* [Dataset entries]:
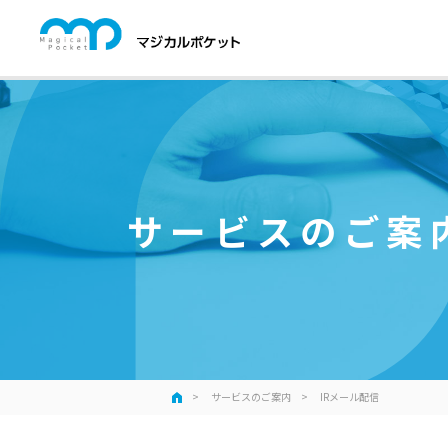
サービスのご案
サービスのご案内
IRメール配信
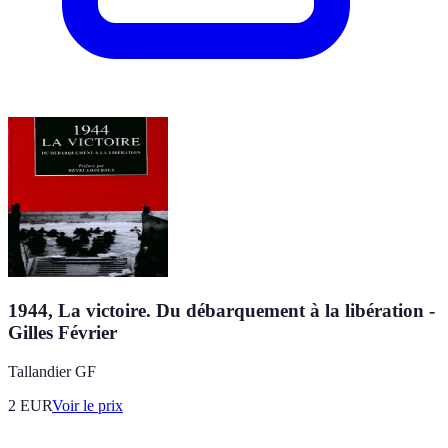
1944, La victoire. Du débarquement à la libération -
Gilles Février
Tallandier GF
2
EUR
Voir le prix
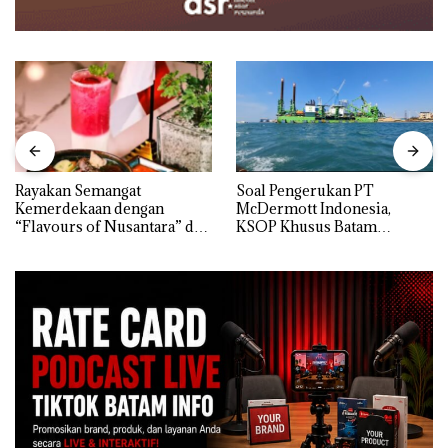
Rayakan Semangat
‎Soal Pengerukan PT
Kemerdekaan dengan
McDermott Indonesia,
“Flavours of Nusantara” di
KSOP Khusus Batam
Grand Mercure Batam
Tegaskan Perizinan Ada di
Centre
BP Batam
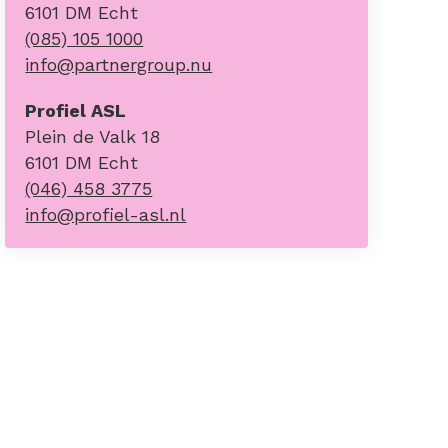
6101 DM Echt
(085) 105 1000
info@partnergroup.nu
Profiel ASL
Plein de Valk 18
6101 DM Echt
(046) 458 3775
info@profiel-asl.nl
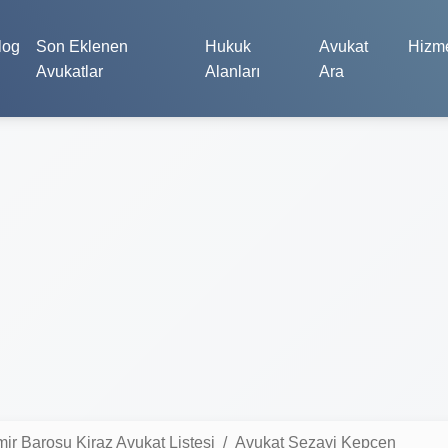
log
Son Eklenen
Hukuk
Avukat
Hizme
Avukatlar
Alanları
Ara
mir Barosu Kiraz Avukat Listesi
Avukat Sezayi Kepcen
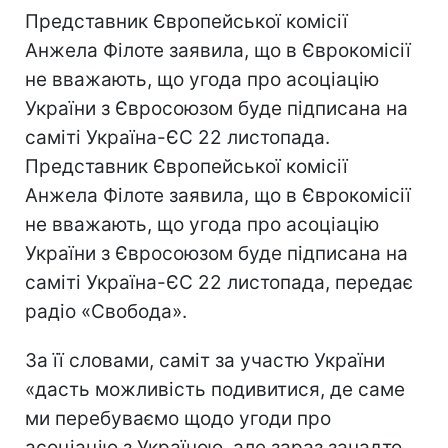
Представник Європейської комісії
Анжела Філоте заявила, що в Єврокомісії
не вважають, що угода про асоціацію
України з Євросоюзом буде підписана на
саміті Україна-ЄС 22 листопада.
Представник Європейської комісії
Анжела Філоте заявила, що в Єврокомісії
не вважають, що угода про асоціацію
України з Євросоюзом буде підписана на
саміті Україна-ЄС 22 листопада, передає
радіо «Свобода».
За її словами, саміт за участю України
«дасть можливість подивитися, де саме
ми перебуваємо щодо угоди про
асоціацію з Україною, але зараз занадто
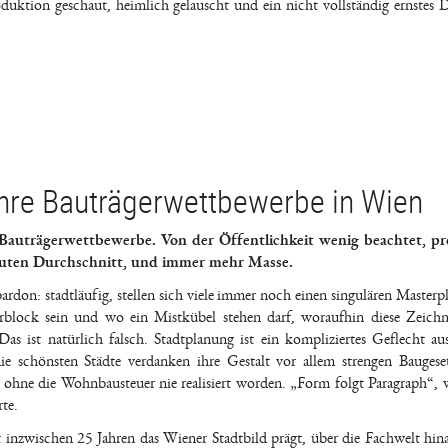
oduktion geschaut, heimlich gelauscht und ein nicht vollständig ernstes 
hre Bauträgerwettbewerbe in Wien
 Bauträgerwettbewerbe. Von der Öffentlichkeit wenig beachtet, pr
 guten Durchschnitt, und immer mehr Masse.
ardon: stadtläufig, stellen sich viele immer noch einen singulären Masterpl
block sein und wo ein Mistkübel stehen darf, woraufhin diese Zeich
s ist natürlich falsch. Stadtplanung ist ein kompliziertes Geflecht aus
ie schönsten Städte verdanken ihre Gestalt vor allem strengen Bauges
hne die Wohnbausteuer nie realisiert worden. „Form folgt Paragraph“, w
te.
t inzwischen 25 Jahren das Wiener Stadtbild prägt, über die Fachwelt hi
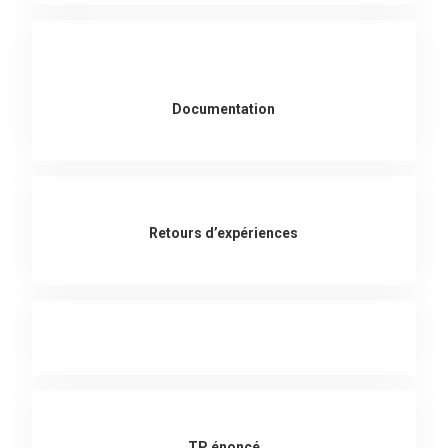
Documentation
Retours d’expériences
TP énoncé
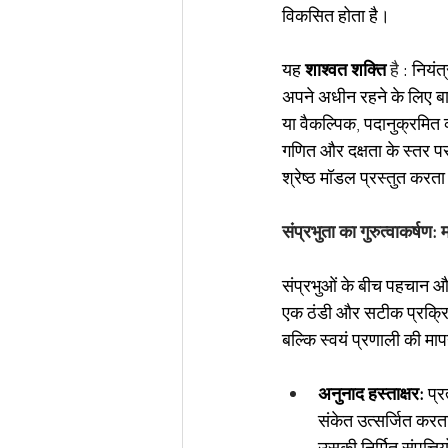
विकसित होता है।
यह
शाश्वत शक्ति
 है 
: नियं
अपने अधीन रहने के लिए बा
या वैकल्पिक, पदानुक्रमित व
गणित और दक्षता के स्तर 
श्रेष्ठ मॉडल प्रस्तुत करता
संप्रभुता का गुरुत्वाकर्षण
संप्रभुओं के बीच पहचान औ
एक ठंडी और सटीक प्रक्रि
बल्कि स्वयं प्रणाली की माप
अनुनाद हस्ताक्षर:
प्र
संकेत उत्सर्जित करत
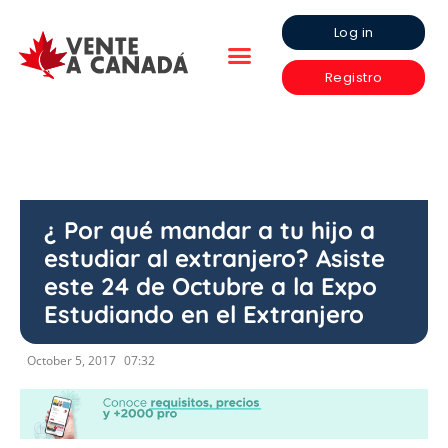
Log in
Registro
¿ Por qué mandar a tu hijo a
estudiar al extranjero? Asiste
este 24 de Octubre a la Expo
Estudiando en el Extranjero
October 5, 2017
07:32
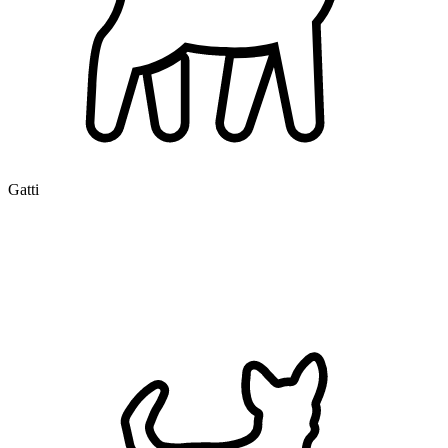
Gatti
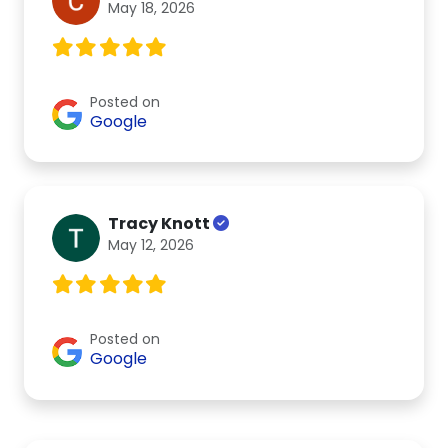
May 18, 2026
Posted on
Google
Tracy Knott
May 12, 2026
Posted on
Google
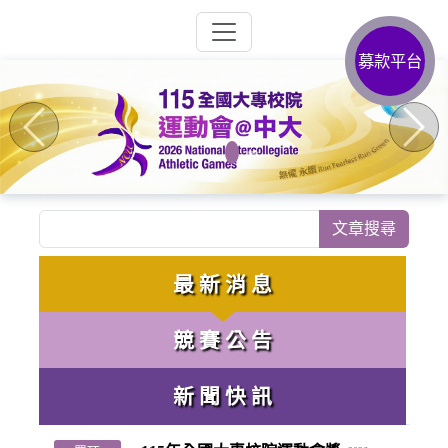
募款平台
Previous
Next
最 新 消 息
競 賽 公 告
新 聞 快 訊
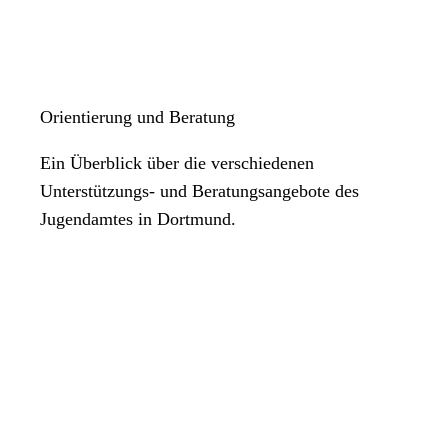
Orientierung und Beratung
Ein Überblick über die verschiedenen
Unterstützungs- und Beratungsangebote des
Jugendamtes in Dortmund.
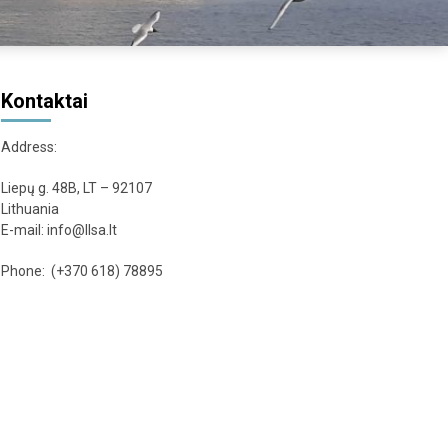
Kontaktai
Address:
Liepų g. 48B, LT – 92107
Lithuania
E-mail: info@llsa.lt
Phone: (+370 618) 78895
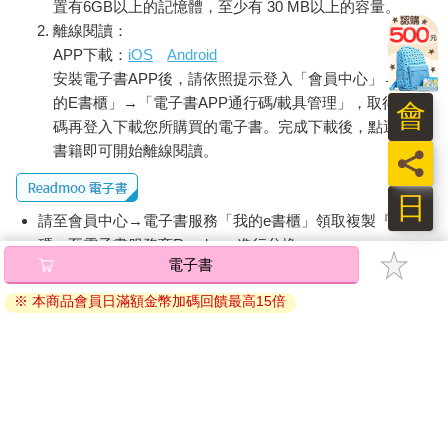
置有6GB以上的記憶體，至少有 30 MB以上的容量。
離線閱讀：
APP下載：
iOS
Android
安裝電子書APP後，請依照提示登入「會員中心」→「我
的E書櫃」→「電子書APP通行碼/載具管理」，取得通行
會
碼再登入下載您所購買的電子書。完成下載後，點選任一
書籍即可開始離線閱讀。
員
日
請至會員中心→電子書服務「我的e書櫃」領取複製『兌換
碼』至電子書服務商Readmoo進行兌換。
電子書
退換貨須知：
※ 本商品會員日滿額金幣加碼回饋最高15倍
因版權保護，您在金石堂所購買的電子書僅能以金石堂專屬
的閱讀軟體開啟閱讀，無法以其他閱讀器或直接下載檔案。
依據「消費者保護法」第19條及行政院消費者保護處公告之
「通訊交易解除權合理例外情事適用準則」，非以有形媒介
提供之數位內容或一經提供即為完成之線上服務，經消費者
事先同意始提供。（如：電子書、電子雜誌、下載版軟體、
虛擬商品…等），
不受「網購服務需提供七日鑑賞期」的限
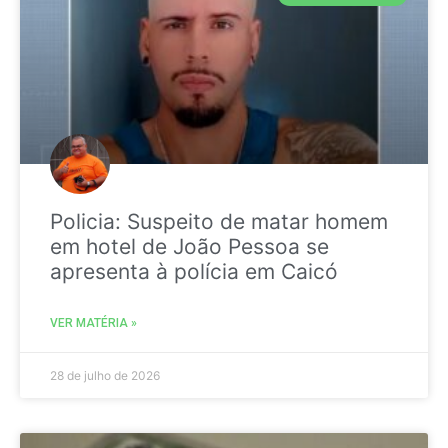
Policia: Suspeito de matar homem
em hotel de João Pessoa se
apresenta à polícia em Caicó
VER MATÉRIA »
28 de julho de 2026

* [WHAT IS REQUIRED]: Find and copy each line above holding "Україна".

* [ANSWER SECTION]:
саміті Україна-ЄС 22 листопада.
саміті Україна-ЄС 22 листопада, передає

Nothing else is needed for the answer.